Sus dedos se enterraron en mi interior hasta que todo en mi cabeza dejó de existir. Estrujé a uno de mis pechos con una mano, echando la cabeza hacia atrás en éxtasis, aquél que te devora cada célula; y con la otra, tiré de sus cortos cabellos, disfrutando de jalar su cabeza y de sentirlos clavarse bajo mis uñas. Mi vulva empapada quedó embutida profundamente en sus dedos; su boca tan peligrosamente cerca, sus dientes, su aliento, su silueta nadando en la negrura.

Gemí atolondradamente cuando éstos vibraron, abriéndose paso, desgarrando, y me besó, crudo y húmedo, su lengua enredándose con la mía en un intento feroz por dominarla, por disolverse; los extraordinarios sonidos mezclándose en el aire como una sucia canción.

Respiro, inhalando trozos de ella. El azul eléctrico de sus ojos, la vida que dejé atrás, la que ahora me lame los talones como aquél lugar árido y desalmado, como un animal desmembrado.

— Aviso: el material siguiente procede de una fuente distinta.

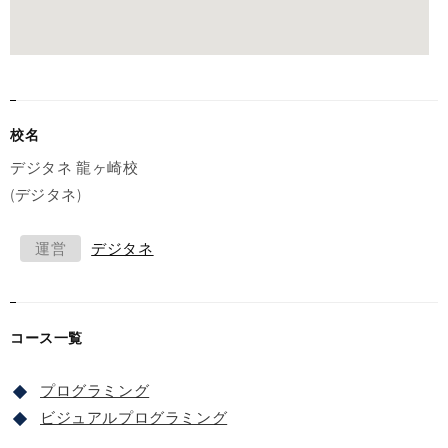
校名
デジタネ 龍ヶ崎校
(デジタネ)
運営
デジタネ
コース一覧
プログラミング
ビジュアルプログラミング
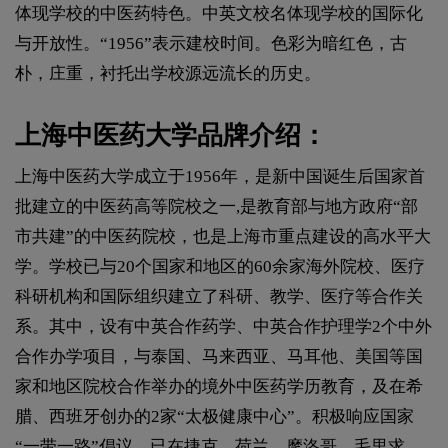
体现学校的中医药特色。中英文校名体现学校的国际化
与开放性。“1956”表示建校时间。色彩为暗红色，古
朴，庄重，衬托出学校源远流长的历史。
上海中医药大学品牌介绍：
上海中医药大学成立于1956年，是新中国诞生后国家首
批建立的中医药高等院校之一,是教育部与地方政府“部
市共建”的中医药院校，也是上海市重点建设的高水平大
学。学校已与20个国家和地区的60余家海外院校、医疗
科研机构和国际组织建立了科研、教学、医疗等合作关
系。其中，设有中英合作药学、中英合作护理学2个中外
合作办学项目，与泰国、马来西亚、马耳他、美国等国
家和地区院校合作举办的境外中医药学历教育，及在希
腊、西班牙创办的2家“太极健康中心”。积极响应国家
“一带一路”倡议，已在捷克、荷兰、摩洛哥、毛里求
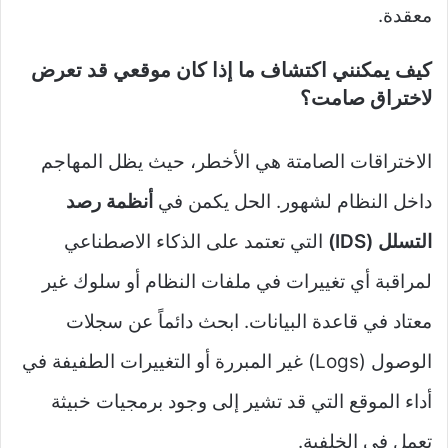
معقدة.
كيف يمكنني اكتشاف ما إذا كان موقعي قد تعرض
لاختراق صامت؟
الاختراقات الصامتة هي الأخطر، حيث يظل المهاجم
داخل النظام لشهور. الحل يكمن في
أنظمة رصد
التسلل (IDS)
التي تعتمد على الذكاء الاصطناعي
لمراقبة أي تغييرات في ملفات النظام أو سلوك غير
معتاد في قاعدة البيانات. ابحث دائماً عن سجلات
الوصول (Logs) غير المبررة أو التغييرات الطفيفة في
أداء الموقع التي قد تشير إلى وجود برمجيات خبيثة
تعمل في الخلفية.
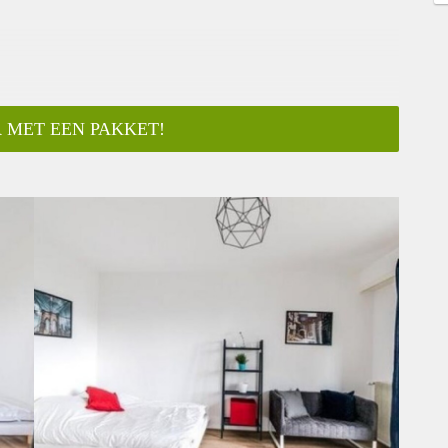
 MET EEN PAKKET!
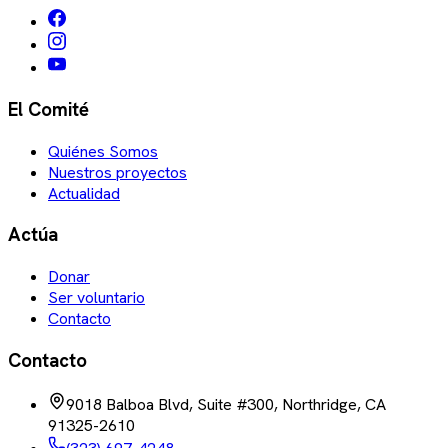
El Comité
Quiénes Somos
Nuestros proyectos
Actualidad
Actúa
Donar
Ser voluntario
Contacto
Contacto
9018 Balboa Blvd, Suite #300, Northridge, CA
91325-2610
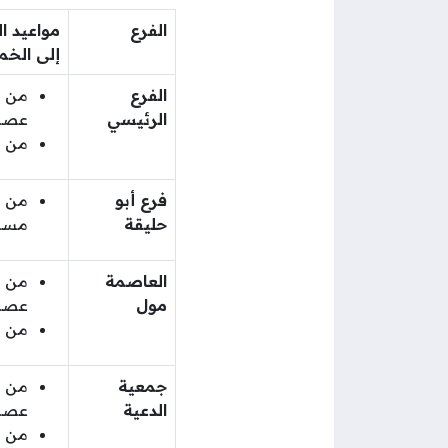
الفرع
مواعيد ا
إلى الخ
الفرع
الرئيسي
عصرً
من 7:30 مساء إلى 11:30 مساء
فرع أبو
حليقة
مسا
العاصمة
مول
عصرً
من 8:00 مساء إلى 1:00 صباحًا
جمعية
الدعية
عصرً
من 8:00 مساء إلى 11:00 مساء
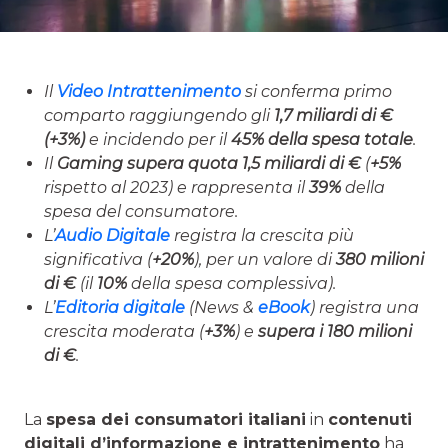
Il
Video Intrattenimento
si conferma primo
comparto raggiungendo gli
1,7 miliardi di €
(+3%)
e incidendo per il
45% della spesa totale
.
Il
Gaming
supera quota 1,5 miliardi di €
(
+5%
rispetto al 2023) e rappresenta il
39%
della
spesa del consumatore.
L’
Audio Digitale
registra la crescita più
significativa (
+20%
), per un valore di
380 milioni
di €
(il
10%
della spesa complessiva).
L’
Editoria digitale
(News &
eBook
) registra una
crescita moderata (
+3%
) e
supera i 180 milioni
di €
.
La
spesa dei consumatori italiani
in
contenuti
digitali d’informazione e intrattenimento
ha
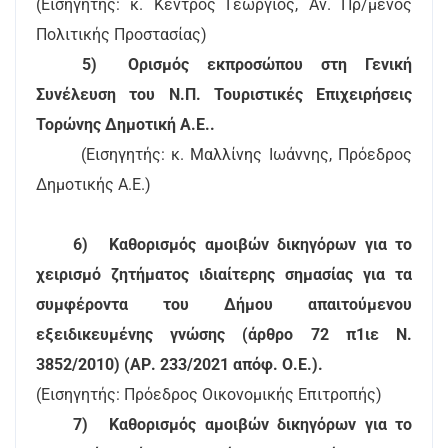
(Εισηγητής: κ. Κέντρος Γεώργιος, Αν. Πρ/μενος
Πολιτικής Προστασίας)
5)
Ορισμός εκπροσώπου στη Γενική
Συνέλευση του Ν.Π. Τουριστικές Επιχειρήσεις
Τορώνης Δημοτική Α.Ε..
(Εισηγητής: κ. Μαλλίνης Ιωάννης, Πρόεδρος
Δημοτικής Α.Ε.)
6)
Καθορισμός αμοιβών δικηγόρων για το
χειρισμό ζητήματος ιδιαίτερης σημασίας για τα
συμφέροντα του Δήμου απαιτούμενου
εξειδικευμένης γνώσης (άρθρο 72 π1ιε Ν.
3852/2010) (ΑΡ. 233/2021 απόφ. Ο.Ε.).
(Εισηγητής: Πρόεδρος Οικονομικής Επιτροπής)
7)
Καθορισμός αμοιβών δικηγόρων για το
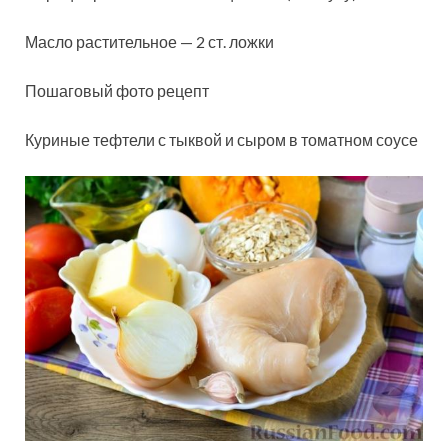
Масло растительное — 2 ст. ложки
Пошаговый фото рецепт
Куриные тефтели с тыквой и сыром в томатном соусе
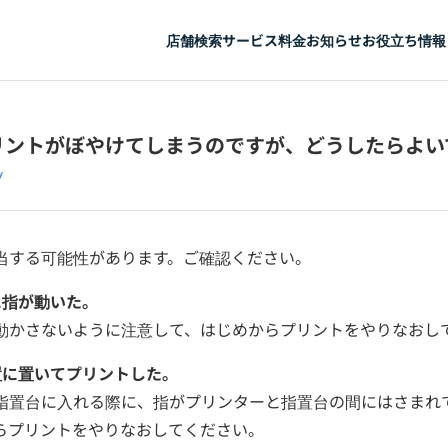
店舗検索
サービス
料金
お知らせ
お役立ち情報
リントがぼやけてしまうのですが、どうしたらよい
グ
当する可能性があります。ご確認ください。
に指が動いた。
動かさないように注意して、はじめからプリントをやりなおし
置に置いてプリントした。
指置台に入れる際に、指がプリンターと指置台の間にはさまれ
らプリントをやりなおしてください。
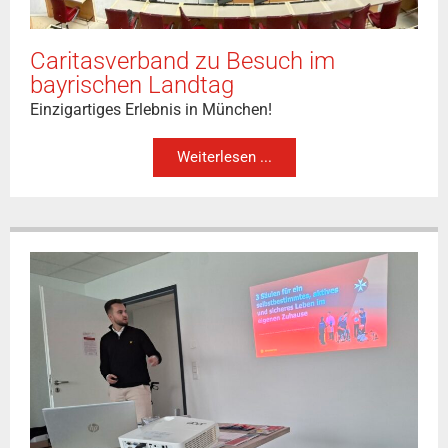
Caritasverband zu Besuch im
bayrischen Landtag
Einzigartiges Erlebnis in München!
Weiterlesen ...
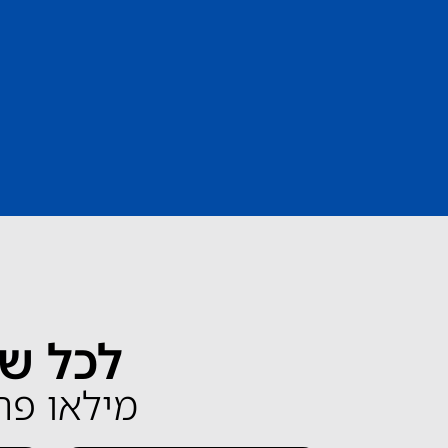
לכל שא
מילאו פרטים 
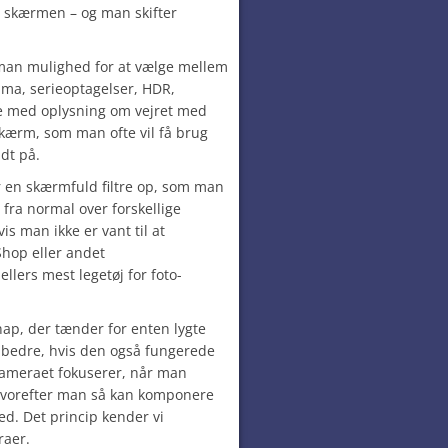
er skærmen – og man skifter
 man mulighed for at vælge mellem
ama, serieoptagelser, HDR,
se med oplysning om vejret med
skærm, som man ofte vil få brug
ndt på.
r en skærmfuld filtre op, som man
e fra normal over forskellige
vis man ikke er vant til at
Shop eller andet
lers mest legetøj for foto-
ap, der tænder for enten lygte
 bedre, hvis den også fungerede
kameraet fokuserer, når man
 hvorefter man så kan komponere
ned. Det princip kender vi
raer.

Ella; quien luce segura, delicada. Centrada y mordaz. Huele tanto a sexo y ácido que apenas puedo distinguir entre el roce de las sábanas y las uñas, como si ambas se hubieran fundido en mí, convirtiéndome en pura carne y hueso. Mis fosas nasales se han desperdiciado. Mi cuerpo entero se mueve frenéticamente hasta donde está ella. Tocándome. Escupiendo la piel en suaves bolas. Chupando hasta que sus labios lucen transparentes.

Me gusta cómo produce en mí un fuego en las entrañas. Me gusta el sabor de su piel, la docilidad con la que cede bajo la punta de mis dedos.

Me gusta que me haga suplicar en silencio. Su boca apoderándose de mis pezones duros, los ecos de cada toque resonando en los rincones vacíos de mi mente.

Me gusta que pueda llenarlo: el vacío. Me gusta que lo mastique y retuerza mis pezones entre sus dedos y no deje de mirarme a los ojos en ningún momento.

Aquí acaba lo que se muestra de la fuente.